There is a significant environmental impact associated with the use of each traditional textbook students are required to purchase. It is entirely possible that the textbook you purchased at the beginning of the semester will have already travelled across North America as many as three times before you acquired it, or upwards of five times if that book is an edition that was used in the previous year.
This is because publishing companies set an arbitrary “return-by” deadline that holds university bookstores across North America hostage to their sales, and these deadlines have gotten tighter and tighter in recent years. In order to avoid upfront costs, and to ensure that a surplus and a large variety of titles are available, college and university bookstores across Canada must estimate the quantity of each book they need for the upcoming semester. These orders are placed long before students select their courses or enrollment data is available for each program, and even longer before students decide whether to purchase their “required” textbooks. University bookstores are counted on, by students and faculty members, to have enough textbooks available for each student who enrolls in each section of a course. If any of these books are not purchased, the bookstore is required to ship the textbook back to the publisher before the deadline set by the publisher, before the bookstore even knows if that text will be used or purchased in a course in the following semester. If that happens, the bookstore then has to repurchase the textbook for the upcoming semester. The bookstore’s hands are tied, and it is having a significant impact, not only on the cost for students but also the environmental toll of this repeated shipping.
One can imagine the massive truck convoys traveling the highways of Canada from province to province at the start of each semester to fill university bookstores with textbooks, only to make a very similar trip back to the publisher only months later with any un-purchased books, and then back again in time to be available for purchase the following semester. Between the paper manufacturing, printing, and binding, as well as this cross-continent transportation chain, the carbon footprint and environmental cost of a single textbook has the potential to be massive.

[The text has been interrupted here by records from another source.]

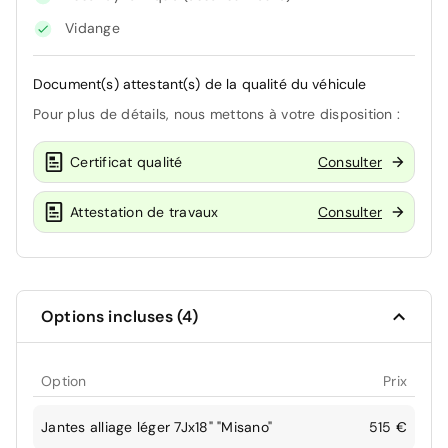
Vidange
Document(s) attestant(s) de la qualité du véhicule
Pour plus de détails, nous mettons à votre disposition :
Certificat qualité
Consulter
Attestation de travaux
Consulter
Options incluses (4)
Option
Prix
Jantes alliage léger 7Jx18" "Misano"
515 €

Luckily, there is an alternative, and the transition is already happening at VIU.
Open education resources (OERs) are free, accessible, and adaptable peer-reviewed online textbooks and course materials. More information about OERs can be found in The Nav articles from September and October of 2018, but since the fall 2018, VIU students, staff, and faculty members have been meeting regularly as an open education working group to discuss activities to increase awareness, improve adoption and usage rates, and support the creation of open access materials across all faculties at VIU. The VIU Library and the Centre for Innovation and Excellence in Learning at VIU provide invaluable support for faculty members who are transitioning to open education resources.
The University Bookstore is an integral partner in this working group and the move to a more sustainable and accessible practice of open access course materials. In the last year, the Bookstore has established printing services so that online open access materials can be printed on demand and in-house at a fraction of the cost of a traditional textbook; great news for those of us who are more comfortable with a paper copy to highlight and mark up with notes. This also allows students to keep textbooks for their personal collections and future resource needs, rather than feeling it necessary to attempt to resell learning materials just to recoup any of the exorbitant initial cost of the book.

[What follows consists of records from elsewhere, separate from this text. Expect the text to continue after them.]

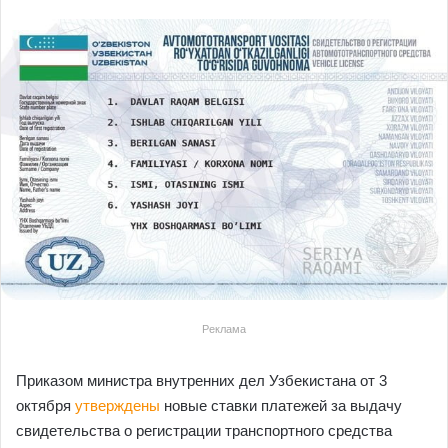
Реклама
Приказом министра внутренних дел Узбекистана от 3
октября
утверждены
новые ставки платежей за выдачу
свидетельства о регистрации транспортного средства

As a result of direct lobbying from students around the province through the British Columbia Federation of Students’ Open Textbooks Now! campaign, the BC government committed $3.26 million to BCcampus this April to fund the creation and adaption of open textbooks. This financial support signals that the provincial government, through the Ministry of Advanced Education Skills and Training, is recognizing the importance of affordable and accessible textbook options for students across BC. With OERs students would not be put in a position to make such choices about their education based on their financial situation at the beginning of each semester.
Between October 21 and 26, 2019, for Open Access Week, the Students’ Union engaged students in a variety of activities to continue the conversation about open educational materials on campus and build student awareness and support for this shift. We heard from many students who were electing not to purchase books at all, taking a hit to their grades because they couldn’t afford the required readings, or dropping courses when the textbook costs were too high.
During Open Access Week, students put forward the names of many faculty members they know who have already committed to using, adapting, or creating open education resources in their courses at VIU. Knowing the positive impact this switch in learning materials has on their lives, students were quick to nominate and sing the praises of faculty members in their departments who were champions for OERs. The Students’ Union has been recognizing and will continue to support faculty members who are OER champions. Each faculty member who makes the conscious choice to adopt open educational resources is a small victory in the culture shift to more accessible and sustainable learning materials in the classrooms at VIU.
These victories must be continually celebrated until open education becomes the regular practice, students aren’t making choices between purchasing required textbooks or buying groceries, and shipments of textbooks are no longer being transported repeatedly and unnecessarily across the continent. When traditional textbooks are assigned in our classrooms, the bookstore incurs repeated shipping costs, we as students incur the textbook cost, and our planet incurs the environmental cost.